“Barabba” – Pär Lagerkvist


Voto: 3 stelle / 5

“Barabba” è un romanzo dello svedese Pär Lagerkvist del 1950. Nel 1951 l’autore ha ricevuto il premio Nobel per la Letteratura. L’11 luglio cadrà il cinquantesimo anniversario della morte di Pär Lagerkvist, avvenuta nel 1974. Ho letto l’edizione Edoardo Casini del 1948, ma oggi è reperibile grazie a diverse case editrici, come Jaka Book o Iperborea.

Trama di Barabba

La storia di Barabba è in realtà ignota a tutti, ma l’autore prova a immaginare la sua identità, il suo aspetto fisico, la sua condizione di liberato e soprattutto la sua sorte.
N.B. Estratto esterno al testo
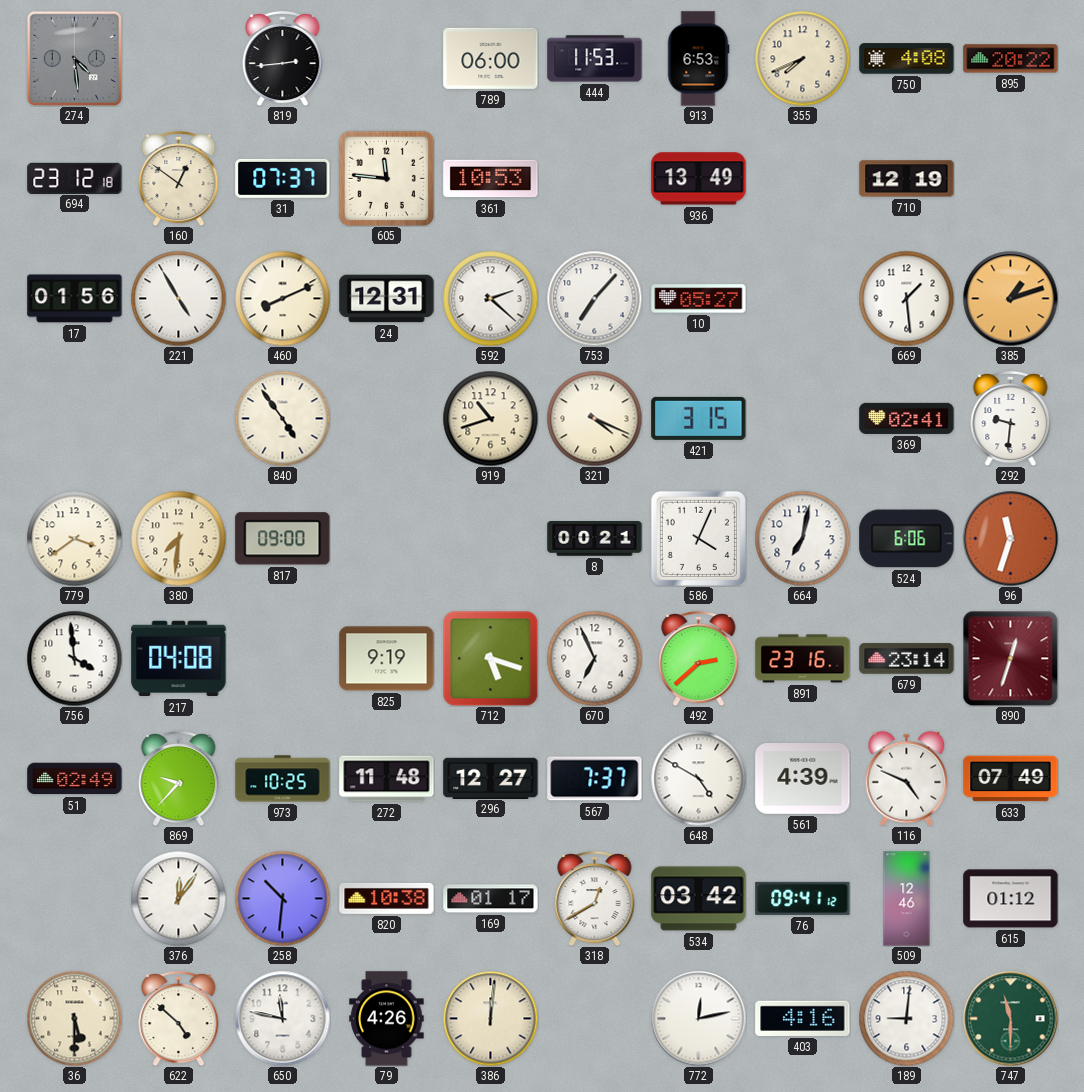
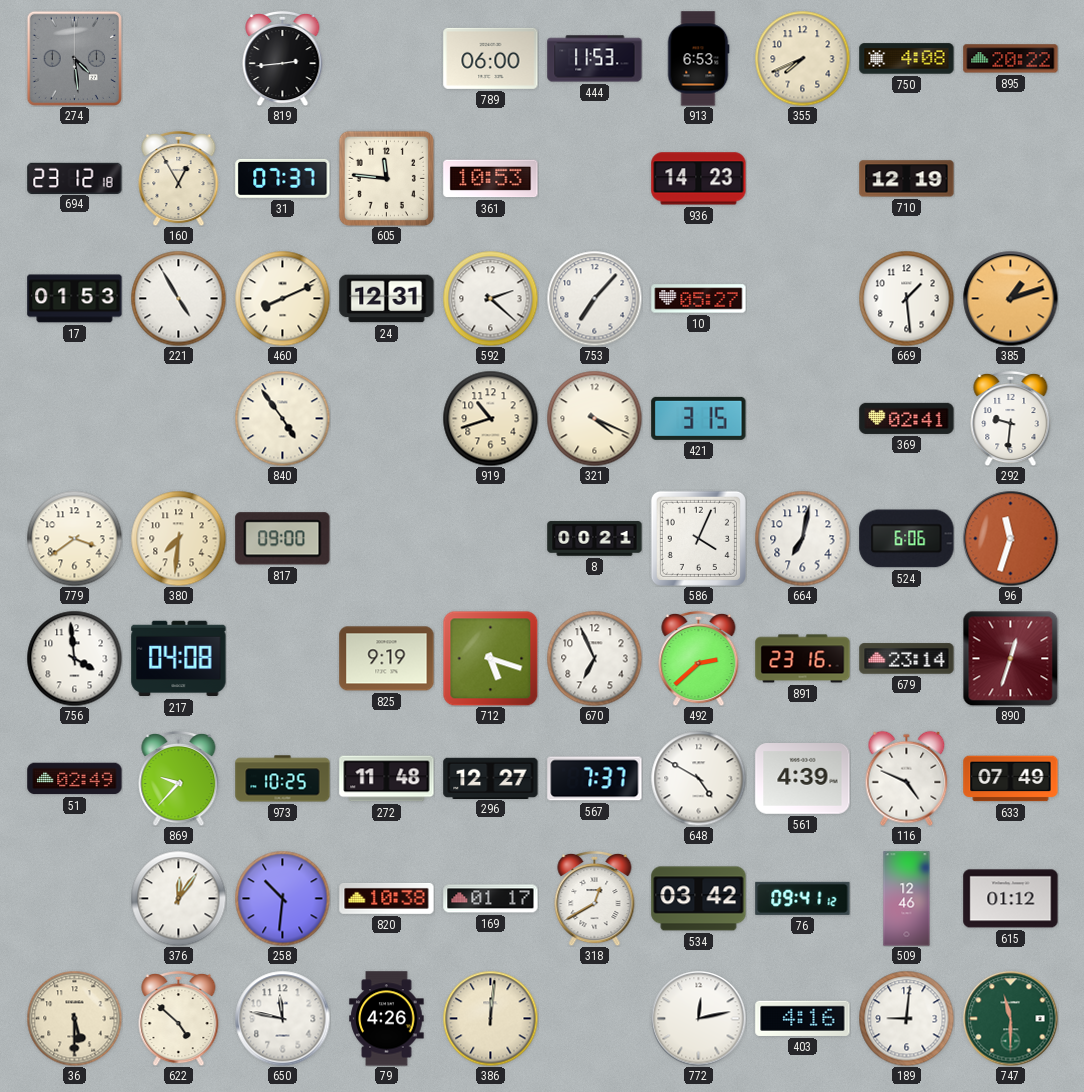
160: 12:51 -> 12:55
936: 13:49 -> 14:23
17: 01:56 -> 01:53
C’è anche da dire che nessun altro documento storico prova la reale esistenza di quest’uomo: appare solo ed esclusivamente nei vangeli sinottici.

Qualcuno dubita anche che sia esistito, anzi alcuni studiosi sostengono che sia una metafora. Siccome il suo nome proviene dalla parola aramaica Abbà, “padre”, la sua figura potrebbe essere stata usata per accentuare la colpa dei giudei dell’aver condannato a morte il “figlio” sbagliato. Bar-abbās significa infatti figlio del padre, mentre Gesù era chiamato figlio di Dio.
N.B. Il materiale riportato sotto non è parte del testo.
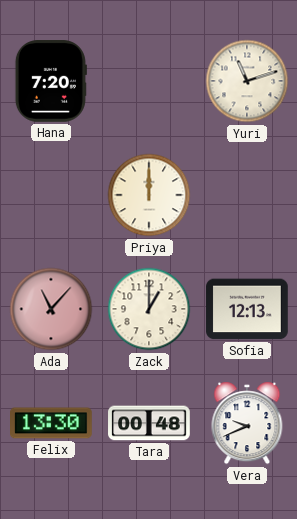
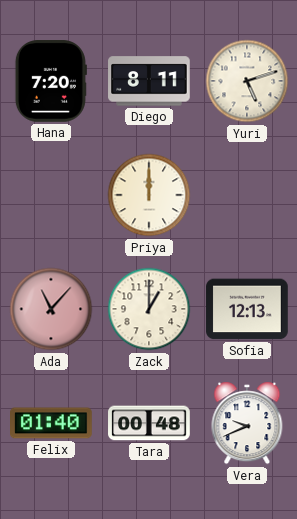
Diego: none -> 8:11
Yuri: 11:12 -> 5:12
Felix: 13:30 -> 01:40
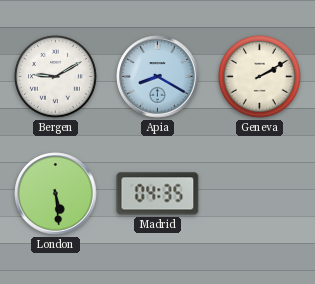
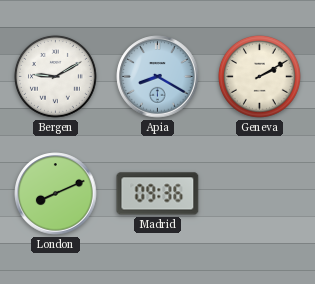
London: 5:29 -> 8:11
Madrid: 04:35 -> 09:36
Il romanzo sembra invece avallare la teoria secondo la quale il suo nome significherebbe “senza padre”: il protagonista infatti è descritto come figlio illegittimo e persino orfano di madre.

“Maledetto sia il tuo seno”…

Il romanzo inizia nel momento della crocifissione di Gesù. Gli eventi precedenti vengono raccontati con estratti dei Vangeli. Barabba “il liberato” segue la folla che piange Gesù, assiste al buio che scende sul Golgota, conosce Pietro e Maria Maddalena, vive le prime persecuzioni e finisce schiavo a Roma, compagno di catene di un fervido cristiano.

Recensione

Probabilmente quando ho iniziato questo libro avevo voglia di un qualche sovvertimento degli schemi, come quello che mi scuote ogni volta che guardo “Jesus Christ Superstar”. Per questo l’ho concluso un po’ delusa; forse avevo sperato in una rivelazione, in una qualche illuminazione che mettesse in discussione tutto quello che so, e invece non è arrivato niente di tutto questo.

“Aveva usato il suo potere nel più singolare dei modi. L’aveva usato, per così dire, senza servirsene, aveva lasciato che gli altri decidessero tutto a modo loro, senza interferire, eppure aveva fatto trionfare la sua volontà, di essere crocifisso in luogo di Barabba”

Col senno di poi, però, è in effetti interessante come l’autore immagini il “dopo” liberazione. Cosa ne sarà stato di Barabba? Sarà tornato l’uomo di prima o qualcosa lo avrà toccato nel profondo? E che genere di accoglienza avrà trovato nella società?

Il libro si rialza nel finale, lasciando intravvedere un cinismo della vita molto laico.